22.4As set out in the previous chapter, the common law position in many Commonwealth jurisdictions and the United States is that the executor has the right and duty to make decisions in respect to the funeral arrangements, burial or cremation and other related matters.
22.5In the section above, we suggested that there should be a new role of “deceased’s representative” who is appointed for the sole purpose of making decisions after death about funeral arrangements, disposal of the body and how to deal with any remains. However, this appointment will be optional. If the deceased has a will and does not take the additional step of appointing a representative, the executor will have the decision-making role. This is substantially similar to the status quo, although as explored in the next chapter, the executor will be exercising this decision-making power under a statutory power and must take account of the same factors as the deceased’s representative.
22.6In practice, the executor generally has no significant role in making decisions after death as these are usually made by the deceased’s loved ones by consensus. The executor is able to defer to the collective decision of the family and need not step in unless called upon to do so. It is only where consensus fails that an executor may be called upon.

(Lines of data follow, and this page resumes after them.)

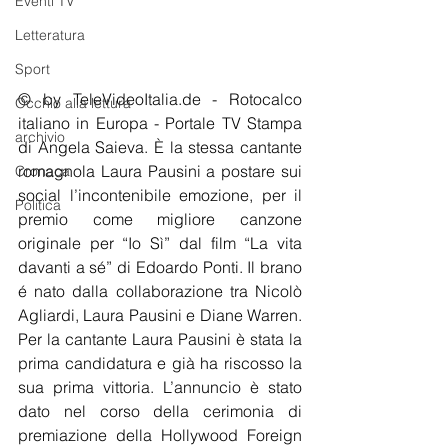
Eventi TV
Letteratura
Sport
© by TeleVideoItalia.de - Rotocalco 
Occhio alla lettura
italiano in Europa - Portale TV Stampa 
archivio
di Angela Saieva. È la stessa cantante 
romagnola Laura Pausini a postare sui 
Cronaca
social l’incontenibile emozione, per il 
Politica
premio come migliore canzone 
originale per “Io Sì” dal film “La vita 
davanti a sé” di Edoardo Ponti. Il brano 
é nato dalla collaborazione tra Nicolò 
Agliardi, Laura Pausini e Diane Warren. 
Per la cantante Laura Pausini è stata la 
prima candidatura e già ha riscosso la 
sua prima vittoria. L’annuncio è stato 
dato nel corso della cerimonia di 
premiazione della Hollywood Foreign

22.7This means that, in practice, the role of the executor in making funeral, burial and other related decisions will only be invoked if the family is unable to agree on such arrangements. We consider that this is appropriate and should be reflected in the statute given the executor is appointed primarily for the purpose of administering the will and, in most cases, there is no reason to interfere with the family making decisions and arrangements after death. However, there is a strong rationale in preserving this function in relation to arrangements for the body as it ultimately provides certainty as to who the decision-maker is in the event that the family is unable to make the funeral decisions and other decisions. Third parties such as funeral directors can also rely on the fact that they have recourse to an identified person who has the ultimate responsibility to make funeral decisions.
22.8This statutory affirmation of the executor rule combined with the introduction of a deceased’s representative will ensure that there is certainty around decision-making. This was a key concern of many submitters, particularly within the funeral industry. The proposals will make it clear who the decision-maker is in the event that funeral and burial decisions are not being made or when there is conflict over who has the right to make these decisions.
R104 The statute should provide that, in the event that the family is unable to agree on the funeral arrangements or disposal of the body or any remains, the executor should have the right to make these decisions and should have a duty to dispose of the body. This right and duty is subject to the right and duty of the deceased’s representative, if one is appointed.